The market’s recovery is supported by resilient demand drivers, including gross domestic product (GDP) growth of over 5 percent in the first half of 2025, and overseas Filipino worker (OFW) remittances, which rose 3.1 percent year-on-year. These fundamentals continue to reinforce the market’s underlying strength.

However, affordability constraints and modest rental yields continue to temper buyer appetite, particularly among middle-income households. Sales in the Upper Middle to Luxury segments rose sharply, while the middle0Income bracket lagged behind, suggesting that high housing prices remain a key barrier to broader market participation.

Housing affordability remains a pressing issue in Metro Manila, where residential prices have significantly outpaced income growth. Since 2019, prices for a sample Makati condominium unit have surged by 38 percent, while average family income has risen by only 15 percent.

“The market is gaining traction with encouraging signs of recovery—take-up has reached a seven-quarter high, and inventory levels are trending toward lower months-of-supply,” said director for research, consultancy and valuation Roy Amado Golez Jr. of Leechiu Property Consultants.

“But while the market is moving in the right direction, the reality is that most of the available inventory remains out of reach for the average Filipino household. Addressing this affordability gap is essential if we want to invite broader participation and ensure inclusive growth in the residential sector,” said Golez.

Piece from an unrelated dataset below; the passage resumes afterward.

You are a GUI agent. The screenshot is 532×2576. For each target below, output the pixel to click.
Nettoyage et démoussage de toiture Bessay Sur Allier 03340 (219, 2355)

Rental rates across key districts remain subdued, with lessors continuing to feel the effects of the exit of Philippine Offshore Gaming Operators (POGOs). Only the Ortigas–Mandaluyong district posted a 2 percent quarter-on-quarter increase, while most other districts recorded further declines.

Despite this, rental income can still be a factor in financing. In a case study of a P7.6 million studio unit in Makati, rental income could effectively cover the financing costs of ownership over the loan term, with net positive returns emerging toward the latter part of the payment period. This highlights the potential of rental income to support ownership, though buyers should still plan for funding to cover principal payments.